Reduced-Order Modeling and the Physics Governing Flapping Wing Fluid-Structure Interaction

Flapping, flexible insect wings deform during flight from aerodynamic and inertial forces. This deformation is believed to enhance aerodynamic and energetic performance. However, the predictive models used to describe flapping wing fluid-structure interaction (FSI) often rely on high fidelity computational solvers such as computational fluid dynamics (CFD) and finite element analysis (FEA). Such models require lengthy solution times and may obscure the physical insights available to analytical models. In this work, we develop a reduced order model (ROM) of a wing experiencing single-degree-of-freedom flapping. The ROM is based on deformable blade element theory and the assumed mode method.
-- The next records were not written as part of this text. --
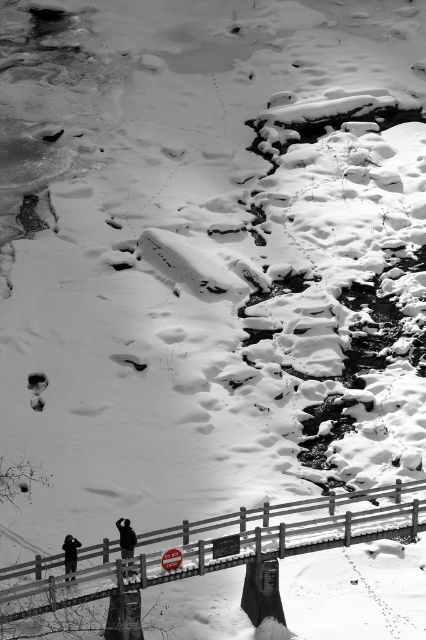 Is point (118, 524) farther from camera compared to point (74, 556)?

Yes, point (118, 524) is farther from viewer.

Does point (134, 547) lie behind point (68, 550)?

That is True.

Identify the location of black matte jacket at center. This screenshot has height=640, width=426. (126, 538).

Does concrete bridge at center appear on the right side of black matte jacket at center?

Yes, concrete bridge at center is to the right of black matte jacket at center.

You are a GUI agent. You are given a task and a screenshot of the screen. Output one action in this format:
    pyautogui.click(x=<x>, y=<y>)
    Task: Click on the concrete bridge at center
    
    Given the screenshot: What is the action you would take?
    pyautogui.click(x=219, y=545)

Is concrete bridge at center below black matte person at lower left?

Actually, concrete bridge at center is above black matte person at lower left.

Where is `concrete bridge at center`? concrete bridge at center is located at coordinates (219, 545).

At what (x,y) coordinates should I click in order to perform the action: click on concrete bridge at center. Please return your answer as a coordinate pair (x, y). The height and width of the screenshot is (640, 426). Looking at the image, I should click on (219, 545). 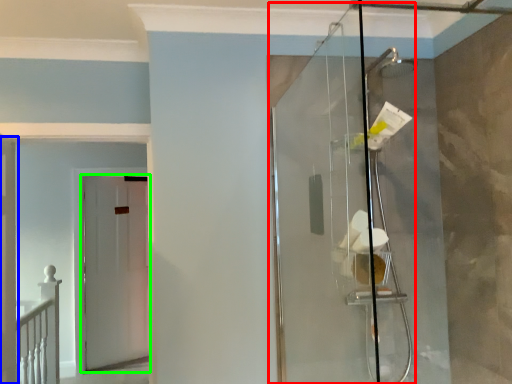 Question: Based on their relative distances, which object is farther from glass door (highlighted by a red box)? Choose from door (highlighted by a blue box) and door (highlighted by a green box).

Choices:
 (A) door
 (B) door

Answer: (B)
We compare the ROM to a high-fidelity CFD/FEA model and a simple experiment comprised of a mechanical flapper actuating a paper wing. Across a range of flapping-to-natural frequency ratios relevant to flying insects, the ROM predicts wingtip deflection five orders of magnitude faster than the CFD/FEA model. Both models are resolved to predict wingtip deflection within 30% of experimentally measured values. The ROM is then used to identify how the physical forces acting on the wing scale relative to one another. We show that, in addition to inertial and aerodynamic forces, added mass and aerodynamic damping influence wing deformation nontrivially. ### Competing Interest Statement The authors have declared no competing interest.